> [What to work on]: Below are some entries. Transcribe the lines from the one holding "Segment colon." to the one holding "Where is inferior vena cava in this image?", inclusive, but not the pictures among them.

> [Source information]:
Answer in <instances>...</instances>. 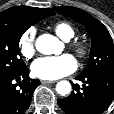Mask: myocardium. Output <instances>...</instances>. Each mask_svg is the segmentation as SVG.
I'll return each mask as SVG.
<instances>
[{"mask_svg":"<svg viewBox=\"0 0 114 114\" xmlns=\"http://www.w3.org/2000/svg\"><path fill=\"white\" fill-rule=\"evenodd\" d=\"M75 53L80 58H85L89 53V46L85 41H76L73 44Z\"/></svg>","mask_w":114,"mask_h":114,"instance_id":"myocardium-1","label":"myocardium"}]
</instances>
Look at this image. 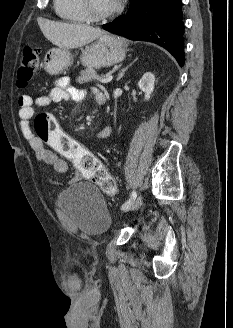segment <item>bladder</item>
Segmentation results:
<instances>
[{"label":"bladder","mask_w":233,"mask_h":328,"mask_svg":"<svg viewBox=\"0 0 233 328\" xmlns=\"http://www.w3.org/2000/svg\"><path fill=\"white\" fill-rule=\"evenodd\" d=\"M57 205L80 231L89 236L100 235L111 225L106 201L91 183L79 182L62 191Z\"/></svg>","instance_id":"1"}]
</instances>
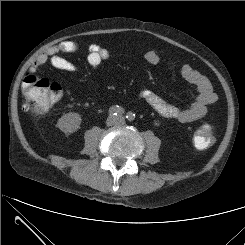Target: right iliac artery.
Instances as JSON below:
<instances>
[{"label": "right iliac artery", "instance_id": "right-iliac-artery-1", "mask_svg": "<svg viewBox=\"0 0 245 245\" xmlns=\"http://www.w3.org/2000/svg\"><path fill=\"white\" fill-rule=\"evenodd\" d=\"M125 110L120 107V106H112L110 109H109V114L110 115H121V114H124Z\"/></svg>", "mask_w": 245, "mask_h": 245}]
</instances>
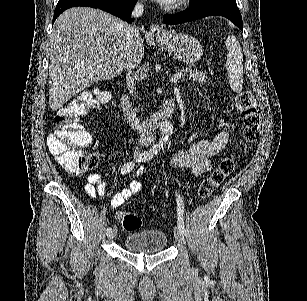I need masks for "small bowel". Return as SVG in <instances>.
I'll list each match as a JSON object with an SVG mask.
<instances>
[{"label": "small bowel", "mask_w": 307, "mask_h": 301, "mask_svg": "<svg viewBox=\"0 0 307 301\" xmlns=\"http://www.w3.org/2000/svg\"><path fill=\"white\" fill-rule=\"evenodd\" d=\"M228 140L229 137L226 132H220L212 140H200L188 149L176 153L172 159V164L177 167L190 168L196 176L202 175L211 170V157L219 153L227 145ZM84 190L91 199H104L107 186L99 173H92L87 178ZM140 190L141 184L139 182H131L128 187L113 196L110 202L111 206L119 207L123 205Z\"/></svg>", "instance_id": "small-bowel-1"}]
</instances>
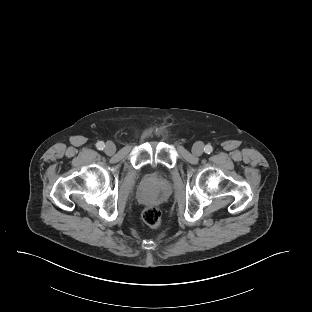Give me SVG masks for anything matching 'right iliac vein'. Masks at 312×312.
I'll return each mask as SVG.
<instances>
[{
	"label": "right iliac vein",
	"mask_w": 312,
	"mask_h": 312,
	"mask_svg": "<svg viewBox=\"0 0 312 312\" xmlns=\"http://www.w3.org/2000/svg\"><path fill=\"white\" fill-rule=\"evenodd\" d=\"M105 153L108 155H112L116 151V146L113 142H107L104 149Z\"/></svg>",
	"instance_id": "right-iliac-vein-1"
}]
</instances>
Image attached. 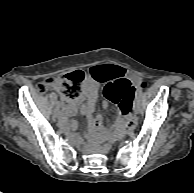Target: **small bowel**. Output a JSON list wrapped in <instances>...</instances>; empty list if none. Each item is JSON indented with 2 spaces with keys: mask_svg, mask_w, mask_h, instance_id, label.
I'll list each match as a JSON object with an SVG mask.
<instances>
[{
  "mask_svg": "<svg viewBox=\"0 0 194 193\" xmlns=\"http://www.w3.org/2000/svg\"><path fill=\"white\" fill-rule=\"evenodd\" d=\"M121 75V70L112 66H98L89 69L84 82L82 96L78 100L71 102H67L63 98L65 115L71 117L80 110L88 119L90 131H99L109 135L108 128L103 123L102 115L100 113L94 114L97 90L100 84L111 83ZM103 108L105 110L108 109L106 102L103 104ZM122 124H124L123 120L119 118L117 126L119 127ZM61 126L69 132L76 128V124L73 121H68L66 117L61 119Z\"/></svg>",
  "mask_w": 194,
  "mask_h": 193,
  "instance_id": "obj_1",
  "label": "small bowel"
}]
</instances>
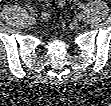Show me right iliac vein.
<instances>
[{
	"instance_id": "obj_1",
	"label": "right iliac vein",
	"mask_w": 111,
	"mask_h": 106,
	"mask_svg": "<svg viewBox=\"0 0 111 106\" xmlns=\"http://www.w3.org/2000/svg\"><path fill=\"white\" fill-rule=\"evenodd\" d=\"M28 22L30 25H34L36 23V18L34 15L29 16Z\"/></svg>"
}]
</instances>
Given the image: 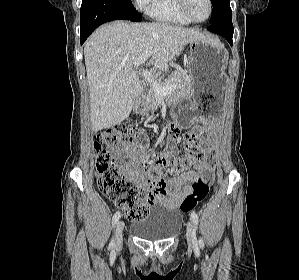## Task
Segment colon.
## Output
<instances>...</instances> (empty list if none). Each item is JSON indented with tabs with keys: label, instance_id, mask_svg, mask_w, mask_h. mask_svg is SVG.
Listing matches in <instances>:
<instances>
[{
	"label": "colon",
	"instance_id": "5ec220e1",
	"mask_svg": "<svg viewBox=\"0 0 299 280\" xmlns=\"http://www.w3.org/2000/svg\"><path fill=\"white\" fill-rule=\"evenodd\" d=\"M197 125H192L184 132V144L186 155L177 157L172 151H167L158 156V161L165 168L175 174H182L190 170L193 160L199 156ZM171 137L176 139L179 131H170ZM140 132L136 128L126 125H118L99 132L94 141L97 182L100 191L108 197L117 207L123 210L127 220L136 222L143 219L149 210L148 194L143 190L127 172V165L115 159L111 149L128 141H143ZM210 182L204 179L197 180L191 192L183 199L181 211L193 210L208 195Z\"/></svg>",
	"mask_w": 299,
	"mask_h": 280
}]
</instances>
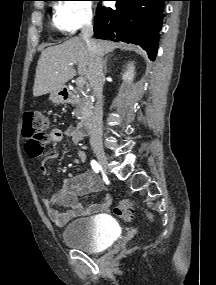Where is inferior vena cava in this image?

--

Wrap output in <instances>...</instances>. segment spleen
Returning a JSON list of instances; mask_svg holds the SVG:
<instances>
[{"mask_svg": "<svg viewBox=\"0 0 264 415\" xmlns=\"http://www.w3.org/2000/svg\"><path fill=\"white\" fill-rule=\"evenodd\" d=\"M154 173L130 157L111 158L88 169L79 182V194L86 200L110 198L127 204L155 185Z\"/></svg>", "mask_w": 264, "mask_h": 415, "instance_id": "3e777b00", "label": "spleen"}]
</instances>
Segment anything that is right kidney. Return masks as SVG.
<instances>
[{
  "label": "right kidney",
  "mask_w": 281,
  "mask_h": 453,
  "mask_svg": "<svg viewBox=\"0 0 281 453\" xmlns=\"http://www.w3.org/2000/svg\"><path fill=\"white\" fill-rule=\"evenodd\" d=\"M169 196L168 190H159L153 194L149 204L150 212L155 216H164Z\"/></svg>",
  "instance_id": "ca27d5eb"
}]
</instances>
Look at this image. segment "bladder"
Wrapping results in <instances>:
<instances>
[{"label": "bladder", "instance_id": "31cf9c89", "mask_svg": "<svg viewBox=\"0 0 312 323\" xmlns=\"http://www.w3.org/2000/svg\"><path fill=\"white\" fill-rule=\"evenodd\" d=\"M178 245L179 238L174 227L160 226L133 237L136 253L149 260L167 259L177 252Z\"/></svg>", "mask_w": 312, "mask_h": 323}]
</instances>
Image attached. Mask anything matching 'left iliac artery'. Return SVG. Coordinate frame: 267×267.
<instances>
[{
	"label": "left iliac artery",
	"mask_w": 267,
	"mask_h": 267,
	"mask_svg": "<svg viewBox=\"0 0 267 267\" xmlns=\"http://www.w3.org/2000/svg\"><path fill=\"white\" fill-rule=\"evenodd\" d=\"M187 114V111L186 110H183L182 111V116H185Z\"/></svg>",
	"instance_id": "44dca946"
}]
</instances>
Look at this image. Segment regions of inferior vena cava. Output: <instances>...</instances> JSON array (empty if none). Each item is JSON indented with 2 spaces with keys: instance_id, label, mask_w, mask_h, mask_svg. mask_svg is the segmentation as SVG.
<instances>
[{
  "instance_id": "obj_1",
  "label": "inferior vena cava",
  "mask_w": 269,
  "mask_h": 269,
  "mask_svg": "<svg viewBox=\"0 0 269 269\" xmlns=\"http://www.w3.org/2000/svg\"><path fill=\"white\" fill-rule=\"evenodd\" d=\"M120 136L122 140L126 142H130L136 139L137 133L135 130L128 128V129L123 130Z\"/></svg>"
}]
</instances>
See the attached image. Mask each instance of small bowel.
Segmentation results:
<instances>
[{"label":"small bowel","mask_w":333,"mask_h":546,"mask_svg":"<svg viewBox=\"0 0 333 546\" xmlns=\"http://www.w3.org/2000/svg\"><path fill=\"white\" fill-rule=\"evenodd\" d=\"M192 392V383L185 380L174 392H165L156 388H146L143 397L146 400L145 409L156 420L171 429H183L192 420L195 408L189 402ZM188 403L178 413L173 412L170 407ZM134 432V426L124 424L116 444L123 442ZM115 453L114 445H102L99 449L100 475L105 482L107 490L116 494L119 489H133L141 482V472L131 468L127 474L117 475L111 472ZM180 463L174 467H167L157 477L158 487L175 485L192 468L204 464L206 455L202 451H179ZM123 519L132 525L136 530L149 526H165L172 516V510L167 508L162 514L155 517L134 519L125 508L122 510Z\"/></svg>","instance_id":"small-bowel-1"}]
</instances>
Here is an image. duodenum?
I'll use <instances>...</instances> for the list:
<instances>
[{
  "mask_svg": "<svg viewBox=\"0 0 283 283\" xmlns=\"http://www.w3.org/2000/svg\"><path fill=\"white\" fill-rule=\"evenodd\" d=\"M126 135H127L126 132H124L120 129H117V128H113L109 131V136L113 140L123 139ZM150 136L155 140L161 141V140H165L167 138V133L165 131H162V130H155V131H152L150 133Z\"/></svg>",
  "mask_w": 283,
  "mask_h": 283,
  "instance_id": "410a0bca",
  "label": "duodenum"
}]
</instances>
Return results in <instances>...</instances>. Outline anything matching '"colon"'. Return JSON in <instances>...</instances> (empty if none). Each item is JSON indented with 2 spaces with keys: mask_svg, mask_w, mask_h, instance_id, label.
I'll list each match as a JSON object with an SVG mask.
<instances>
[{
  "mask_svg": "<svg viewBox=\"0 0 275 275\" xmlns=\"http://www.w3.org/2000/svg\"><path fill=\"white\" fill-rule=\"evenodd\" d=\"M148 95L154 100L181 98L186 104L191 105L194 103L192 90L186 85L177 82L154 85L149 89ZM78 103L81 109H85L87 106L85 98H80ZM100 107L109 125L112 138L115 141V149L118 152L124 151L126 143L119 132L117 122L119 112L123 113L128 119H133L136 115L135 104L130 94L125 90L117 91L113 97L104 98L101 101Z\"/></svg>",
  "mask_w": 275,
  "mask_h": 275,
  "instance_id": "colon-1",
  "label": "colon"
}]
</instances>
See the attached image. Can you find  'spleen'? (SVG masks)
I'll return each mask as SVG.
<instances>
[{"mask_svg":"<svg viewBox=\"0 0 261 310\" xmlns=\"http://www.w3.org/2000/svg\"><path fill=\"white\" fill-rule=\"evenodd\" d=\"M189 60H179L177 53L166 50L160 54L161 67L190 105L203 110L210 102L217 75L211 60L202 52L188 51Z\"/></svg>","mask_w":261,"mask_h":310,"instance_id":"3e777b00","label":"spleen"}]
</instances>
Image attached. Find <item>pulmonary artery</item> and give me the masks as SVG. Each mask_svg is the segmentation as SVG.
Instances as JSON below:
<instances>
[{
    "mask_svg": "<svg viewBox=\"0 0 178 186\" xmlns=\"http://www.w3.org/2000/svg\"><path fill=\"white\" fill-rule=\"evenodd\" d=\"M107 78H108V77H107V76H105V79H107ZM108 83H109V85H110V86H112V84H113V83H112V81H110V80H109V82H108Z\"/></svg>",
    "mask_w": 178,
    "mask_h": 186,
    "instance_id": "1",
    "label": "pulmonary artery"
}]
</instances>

> [Exercise answer]:
Segment colon.
## Output
<instances>...</instances> (empty list if none). Each item is JSON indented with tabs with keys: label, instance_id, mask_svg, mask_w, mask_h. mask_svg is SVG.
Listing matches in <instances>:
<instances>
[{
	"label": "colon",
	"instance_id": "5ec220e1",
	"mask_svg": "<svg viewBox=\"0 0 299 280\" xmlns=\"http://www.w3.org/2000/svg\"><path fill=\"white\" fill-rule=\"evenodd\" d=\"M197 125H192L184 132V144L186 155L177 157L172 151H167L158 156V161L165 168L175 174H182L190 170L193 160L199 156ZM171 137L176 139L179 131H170ZM140 132L136 128L126 125H118L99 132L94 141L97 182L100 191L108 197L117 207L123 210L127 220L136 222L143 219L149 210L148 194L143 190L127 172V165L115 159L111 149L128 141H143ZM210 182L204 179L197 180L191 192L183 199L181 211L193 210L208 195Z\"/></svg>",
	"mask_w": 299,
	"mask_h": 280
}]
</instances>
Where is inferior vena cava in this image?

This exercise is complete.